## [To do]
Take the lines from the beginning of the data below through the line holding "[Електронна копія] : зб. віршів та пісе" and return exactly those.

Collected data
========
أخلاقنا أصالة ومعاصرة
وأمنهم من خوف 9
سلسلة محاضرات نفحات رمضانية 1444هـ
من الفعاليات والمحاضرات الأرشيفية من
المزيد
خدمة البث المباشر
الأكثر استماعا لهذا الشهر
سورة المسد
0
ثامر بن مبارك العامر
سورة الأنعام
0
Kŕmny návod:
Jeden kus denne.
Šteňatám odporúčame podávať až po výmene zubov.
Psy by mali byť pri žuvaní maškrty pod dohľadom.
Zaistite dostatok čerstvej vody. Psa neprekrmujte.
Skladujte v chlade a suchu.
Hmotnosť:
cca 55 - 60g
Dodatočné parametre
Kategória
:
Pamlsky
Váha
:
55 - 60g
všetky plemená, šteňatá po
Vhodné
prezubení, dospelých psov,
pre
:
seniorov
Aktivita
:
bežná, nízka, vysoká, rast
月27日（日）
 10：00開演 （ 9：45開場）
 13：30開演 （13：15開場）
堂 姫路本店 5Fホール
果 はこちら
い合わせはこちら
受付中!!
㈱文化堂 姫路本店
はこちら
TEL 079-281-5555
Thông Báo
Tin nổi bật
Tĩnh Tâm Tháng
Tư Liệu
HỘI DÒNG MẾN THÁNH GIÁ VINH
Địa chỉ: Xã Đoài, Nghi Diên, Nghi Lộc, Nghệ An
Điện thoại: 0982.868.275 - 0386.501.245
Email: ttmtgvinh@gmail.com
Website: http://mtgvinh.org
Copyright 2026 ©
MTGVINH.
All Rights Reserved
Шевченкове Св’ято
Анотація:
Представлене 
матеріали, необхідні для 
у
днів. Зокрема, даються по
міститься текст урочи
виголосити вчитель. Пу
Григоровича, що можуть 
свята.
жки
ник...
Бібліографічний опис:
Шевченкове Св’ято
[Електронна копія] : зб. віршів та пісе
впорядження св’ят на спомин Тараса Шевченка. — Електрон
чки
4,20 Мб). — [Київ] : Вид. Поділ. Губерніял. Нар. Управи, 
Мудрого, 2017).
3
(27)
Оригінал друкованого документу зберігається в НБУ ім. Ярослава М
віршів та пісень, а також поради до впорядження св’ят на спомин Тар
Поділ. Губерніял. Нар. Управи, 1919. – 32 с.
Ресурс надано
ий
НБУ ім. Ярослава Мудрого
========
## [Solution]
أخلاقنا أصالة ومعاصرة
وأمنهم من خوف 9
سلسلة محاضرات نفحات رمضانية 1444هـ
من الفعاليات والمحاضرات الأرشيفية من
المزيد
خدمة البث المباشر
الأكثر استماعا لهذا الشهر
سورة المسد
0
ثامر بن مبارك العامر
سورة الأنعام
0
Kŕmny návod:
Jeden kus denne.
Šteňatám odporúčame podávať až po výmene zubov.
Psy by mali byť pri žuvaní maškrty pod dohľadom.
Zaistite dostatok čerstvej vody. Psa neprekrmujte.
Skladujte v chlade a suchu.
Hmotnosť:
cca 55 - 60g
Dodatočné parametre
Kategória
:
Pamlsky
Váha
:
55 - 60g
všetky plemená, šteňatá po
Vhodné
prezubení, dospelých psov,
pre
:
seniorov
Aktivita
:
bežná, nízka, vysoká, rast
月27日（日）
 10：00開演 （ 9：45開場）
 13：30開演 （13：15開場）
堂 姫路本店 5Fホール
果 はこちら
い合わせはこちら
受付中!!
㈱文化堂 姫路本店
はこちら
TEL 079-281-5555
Thông Báo
Tin nổi bật
Tĩnh Tâm Tháng
Tư Liệu
HỘI DÒNG MẾN THÁNH GIÁ VINH
Địa chỉ: Xã Đoài, Nghi Diên, Nghi Lộc, Nghệ An
Điện thoại: 0982.868.275 - 0386.501.245
Email: ttmtgvinh@gmail.com
Website: http://mtgvinh.org
Copyright 2026 ©
MTGVINH.
All Rights Reserved
Шевченкове Св’ято
Анотація:
Представлене 
матеріали, необхідні для 
у
днів. Зокрема, даються по
міститься текст урочи
виголосити вчитель. Пу
Григоровича, що можуть 
свята.
жки
ник...
Бібліографічний опис:
Шевченкове Св’ято
[Електронна копія] : зб. віршів та пісе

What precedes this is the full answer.